On the last Tuesday of July, Tres Biggs stepped into the courthouse in Coffeyville, Kansas, for medical debt collection day, a monthly ritual in this quiet city of 9,000, just over the Oklahoma border. He was one of 90 people who had been summoned, sued by the local hospital, or doctors, or an ambulance service over unpaid bills. Some wore eye patches and bandages; others limped to their seats by the wood-paneled walls. Biggs, who is 41, had to take a day off from work to be there. He knew from experience that if he didn’t show up, he could be put in jail.

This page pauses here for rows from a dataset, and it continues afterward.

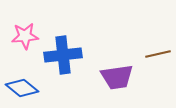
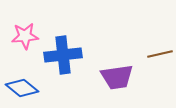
brown line: moved 2 px right
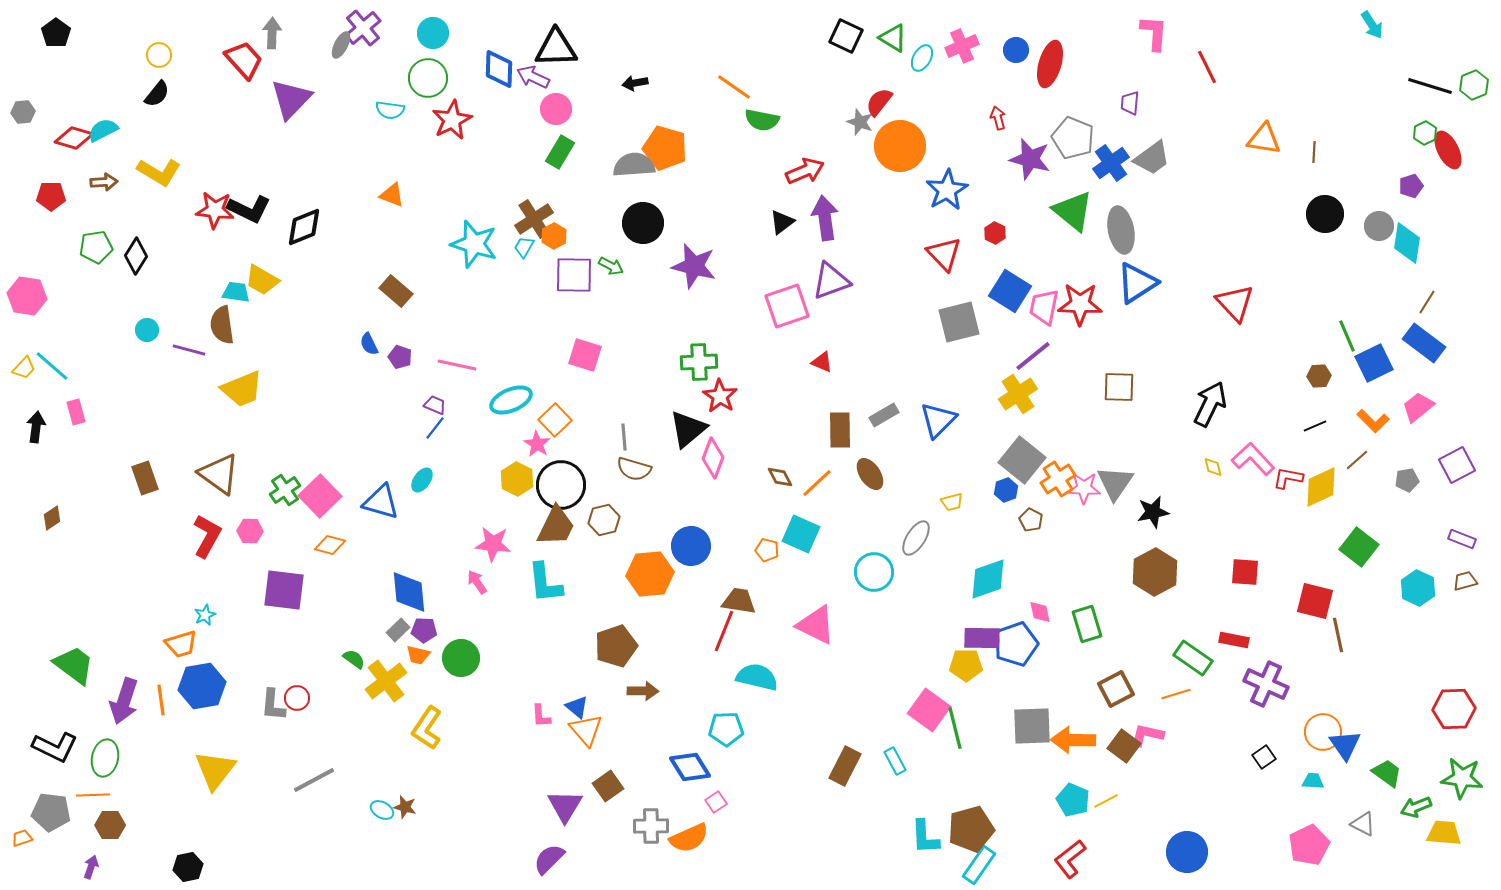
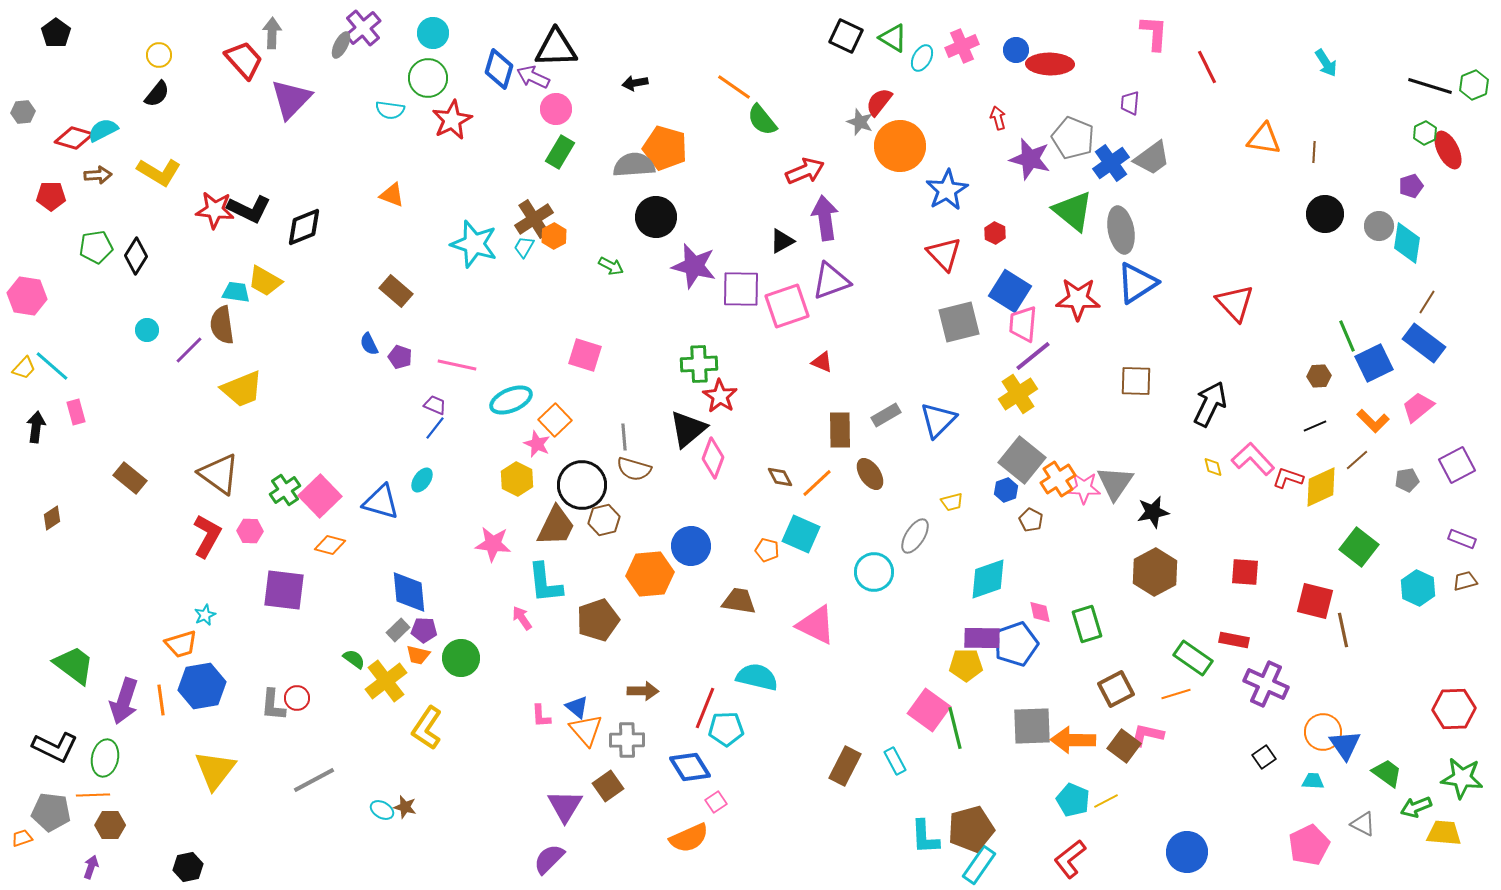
cyan arrow at (1372, 25): moved 46 px left, 38 px down
red ellipse at (1050, 64): rotated 75 degrees clockwise
blue diamond at (499, 69): rotated 15 degrees clockwise
green semicircle at (762, 120): rotated 40 degrees clockwise
brown arrow at (104, 182): moved 6 px left, 7 px up
black triangle at (782, 222): moved 19 px down; rotated 8 degrees clockwise
black circle at (643, 223): moved 13 px right, 6 px up
purple square at (574, 275): moved 167 px right, 14 px down
yellow trapezoid at (262, 280): moved 3 px right, 1 px down
red star at (1080, 304): moved 2 px left, 5 px up
pink trapezoid at (1044, 307): moved 21 px left, 17 px down; rotated 6 degrees counterclockwise
purple line at (189, 350): rotated 60 degrees counterclockwise
green cross at (699, 362): moved 2 px down
brown square at (1119, 387): moved 17 px right, 6 px up
gray rectangle at (884, 415): moved 2 px right
pink star at (537, 444): rotated 8 degrees counterclockwise
brown rectangle at (145, 478): moved 15 px left; rotated 32 degrees counterclockwise
red L-shape at (1288, 478): rotated 8 degrees clockwise
black circle at (561, 485): moved 21 px right
gray ellipse at (916, 538): moved 1 px left, 2 px up
pink arrow at (477, 582): moved 45 px right, 36 px down
red line at (724, 631): moved 19 px left, 77 px down
brown line at (1338, 635): moved 5 px right, 5 px up
brown pentagon at (616, 646): moved 18 px left, 26 px up
gray cross at (651, 826): moved 24 px left, 86 px up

Before the morning’s hearing, he listened as defendants traded stories. One woman recalled how, at four months pregnant, she had reported a money order scam to her local sheriff’s office only to discover that she had a warrant; she was arrested on the spot. A radiologist had sued her over a $230 bill, and she’d missed one hearing too many. Another woman said she watched, a decade ago, as a deputy came to the door for her diabetic aunt and took her to jail in her final years of life. Now here she was, dealing with her own debt, trying to head off the same fate.
Biggs, who is tall and broad-shouldered, with sun-scorched skin and bright hazel eyes, looked up as defendants talked, but he was embarrassed to say much. His court dates had begun after his son developed lymphoma, and they’d picked up when his wife started having seizures. He, too, had been arrested because of medical debt. It had happened more than once.